Steven Gerrard and those ‘crass’ comments…


Watching the media reaction to Steven Gerrard’s post-match interview yesterday has been, frankly, comedy gold.

Gerrard, rightly, stated the absolute facts that Rangers were the better team by far yesterday afternoon and a class above their opponents.

This was truly Souness-esque arrogance at its best and every fan to a man woman and child loved it – Gerrard defended us, he defended his men, and he stated the beliefs we have – we should be a class above Aberdeen – pretty much always have been, always will be, 80s respite notwithstanding. Even the guff Pedro teams were able to beat Aberdeen, despite them being the ‘best of the rest’ in Scotland.

Once we got our act sorted, it was only a matter of time before the traditional superiority appeared on the pitch formally again.

Yesterday it did. Rangers destroyed Aberdeen, held their forehead a mile away as the Dons struggled to muster any threat at all. A lax piece of defending and the one sole piece of quality they’d produced the whole 96 (6, really?) minutes stole them the point, but anyone who disputed Gerrard’s words was watching a different match to the rest of us.

There were complaints too about ‘everything goes against Rangers’ – well it’s about flipping time a Rangers manager said it.

See, the difference between Gerrard and the rest is Gerrard’s judgement within football has never been called into question. He’s a respected icon of the game, one of the best British players over the past 20 years, and so when even he calls the anti-Rangers sentiment in Scotland for what it is, Scotland falls all over itself to be offended.

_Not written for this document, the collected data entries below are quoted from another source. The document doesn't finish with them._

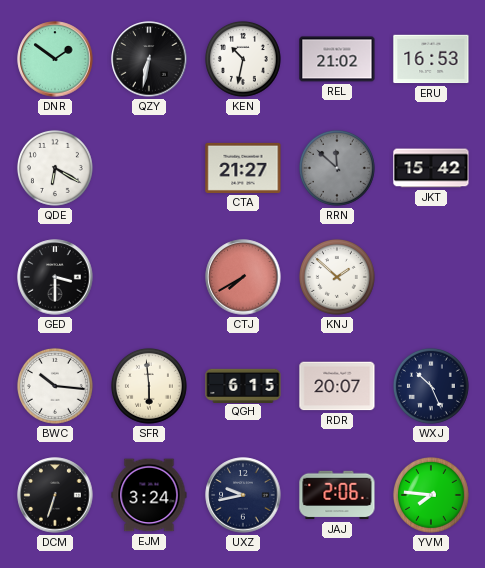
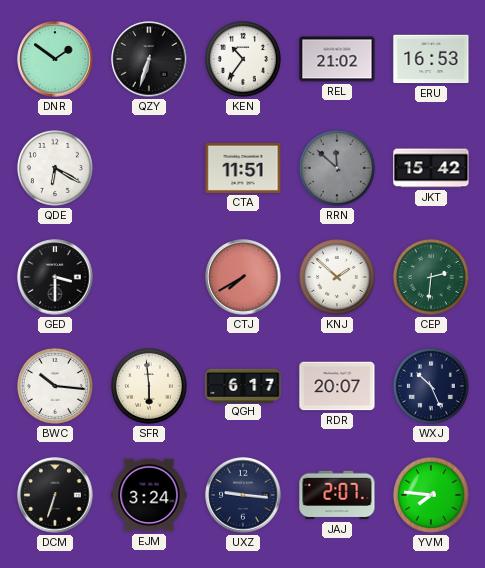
QZY: 6:32 -> 6:33
KEN: 10:32 -> 10:36
CTA: 21:27 -> 11:51
CEP: none -> 2:31
QGH: 6:15 -> 6:17
UXZ: 9:43 -> 9:16
JAJ: 2:06 -> 2:07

It’s not a nobody like Pedro or Warburton saying it – it’s Steven Gerrard. Suddenly those words carry more weight because he’s an outsider – in time we hope he’ll fully become one of us, if he hasn’t already, but initially he was neutral. And if he has the guts to call this out, it’s less easily dismissed.

Remember when Scottish football went insane over Brendan Rodgers’ comments about the pitch at Tynecastle? When he whined about their ‘gamesmanship’? No, of course you don’t, because it didn’t.

But when Rangers make a complaint, it’s a different story.

Gerrard is starting to truly walk the walk now – he talked a lot, but the results, performances and rhetoric now is just starting to look a tad Rangers esque. The Journey is nowhere near finished, but it’s further along than it’s been since 2012.